* [WORK TO COMPLETE]
Return every line from the one with "kérték közbenjárását a" through the one with "atya áldásával ért véget.", inclusive, exactly as it appears below.

(Dataset entries)
****************
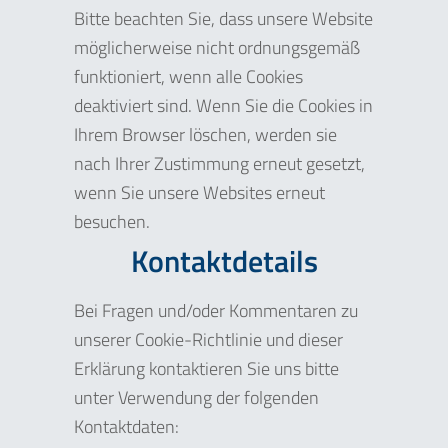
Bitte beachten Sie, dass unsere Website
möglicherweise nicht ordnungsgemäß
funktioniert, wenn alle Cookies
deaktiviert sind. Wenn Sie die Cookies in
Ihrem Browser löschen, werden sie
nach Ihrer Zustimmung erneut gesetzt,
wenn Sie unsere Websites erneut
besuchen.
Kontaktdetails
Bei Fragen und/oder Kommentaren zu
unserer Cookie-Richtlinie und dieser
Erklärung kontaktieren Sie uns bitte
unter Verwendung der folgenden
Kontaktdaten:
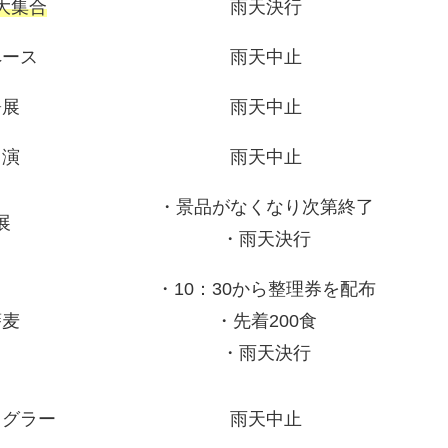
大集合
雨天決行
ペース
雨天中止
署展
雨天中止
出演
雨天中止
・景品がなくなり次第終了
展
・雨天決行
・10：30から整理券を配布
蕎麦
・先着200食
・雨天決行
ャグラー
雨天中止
****************
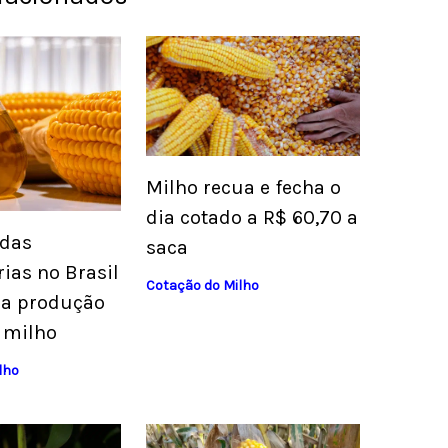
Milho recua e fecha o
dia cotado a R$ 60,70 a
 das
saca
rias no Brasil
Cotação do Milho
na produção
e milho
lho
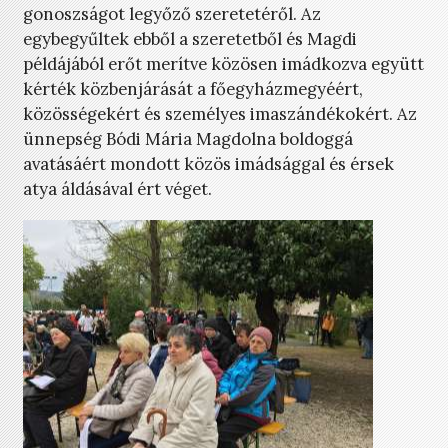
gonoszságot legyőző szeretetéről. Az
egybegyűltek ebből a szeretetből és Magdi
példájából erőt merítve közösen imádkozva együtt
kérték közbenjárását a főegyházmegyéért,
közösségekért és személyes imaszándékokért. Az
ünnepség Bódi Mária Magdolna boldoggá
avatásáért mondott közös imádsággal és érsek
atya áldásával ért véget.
****************
* [TASK RESPONSE]
kérték közbenjárását a főegyházmegyéért,
közösségekért és személyes imaszándékokért. Az
ünnepség Bódi Mária Magdolna boldoggá
avatásáért mondott közös imádsággal és érsek
atya áldásával ért véget.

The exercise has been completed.